Growing up, he was my friend, my protector, like a brother. I remember him being quiet, funny, strong, smart - so smart.
He was passionate about family and he was loyal to his friends. He was handsome and his smile was beautiful.

I will never understand what happened on February 10th. I will never really know. I will never have the whole story. Did he snap? Maybe.
When you love someone and hear this type of news -  your mind can't comprehend. When you hear this news of someone you don't know - your mind can't comprehend. But when it's someone you love - your mind grasps for answers that just don't exist. Your heart tells you it's a lie and your mind comes up with alternatives. This is how you cope, I suppose.


Valentine's Day is a blur. I remember the pure anxiety I felt as we drove into my hometown, the dread as we drove past the house, the sadness and despair as they held my hands walking into the funeral home.
I felt my knees buckle and the sheer pain of this loss grip at my lungs. I wanted to scream. I wanted to run.
I walked into the funeral home and my eyes glazed over his childhood pictures, military photos, his wedding, him laughing with family and friends, him holding his children. His children, my god, his children.
I sit. I cry. I sob. My boyfriend holds my hand, my childhood friend rubs my back. I cannot breathe. I cannot think.
I feel ashamed - he was my cousin and I loved him - but how must his mother, father, and siblings feel? How must his children feel?

His oldest brother speaks, "You hear this shit on the news and you shake your head. This happens to your family and it shakes your whole fucking foundation."

At the grave no taps were played. No police officers present.
It snowed. As the wind whipped snowflakes into my face, I cried while loved ones placed flowers on the casket. Barely able to contain my sadness, my boyfriend asks me if I want to go. I nod my head and slowly make my way around the casket when it hits me. This is real.
I stop and place my hands on the casket, "I love you, Jeremy."
And I do.
Dealing with loss is hard. Grief is hard and unforgiving. Grief doesn't care if it's convenient. Grief leaves you feeling broken.
I don't know how to deal with this. This is a loss not many people know - people don't know how to comfort you - they don't know what to say - sometimes, they cant even look at you.

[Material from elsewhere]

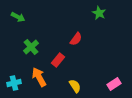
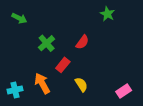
green cross: (31, 47) -> (47, 43), moved
yellow semicircle: (75, 86) -> (81, 85), moved

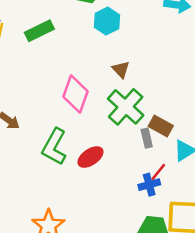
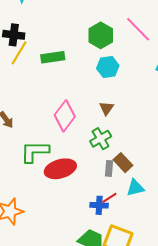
green cross: (126, 107) -> (101, 139), size x0.7
green L-shape: (54, 147) -> (35, 152), turned 44
red ellipse: (90, 157) -> (60, 169), size x1.4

I hold dear the memories of Jeremy. How he picked on me - how he saved me. How we spent countless hours in his home watching crap t.v. and being stupid kids. How his home was my second home.
How can I accept this? Jeremy is gone.
I have yet to deal with the loss. My mind can't even allow me to go elsewhere - to the worst.
You see, Jeremy killed himself. But he also took the lives of his two youngest children. My mind refuses to go there.
I am sad. I am angry, no, I am pissed. I can't go there. I won't. I can't believe it. I struggle with this.
I fear this.
How? How did this happen?
I will never know.
I want to pound my fists. I want to yell, scream, cry. I want to lie under the covers until it all goes away.
I don't want to feel this. Not now. Not ever.
I haven't even begun to process his loss - how do I process theirs? 
My small hometown is in shambles. My family is broken. Hearts ripped from their being lie in piles and as we try to move on, we tiptoe around those hearts. Aching hearts - still beating - waiting to be put back together - because life goes on.
It seems so meaningless. Pumping gas, having a glass of wine, grocery shopping....
DON'T YOU KNOW WHAT HAS HAPPENED???!!!
Don't you know?
I get up. I shower. I go to work. I smile. I laugh.
Then, it happens. I crack.


I love you, Jeremy. I am sorry this happened. I hope you have found your peace. My heart hurts.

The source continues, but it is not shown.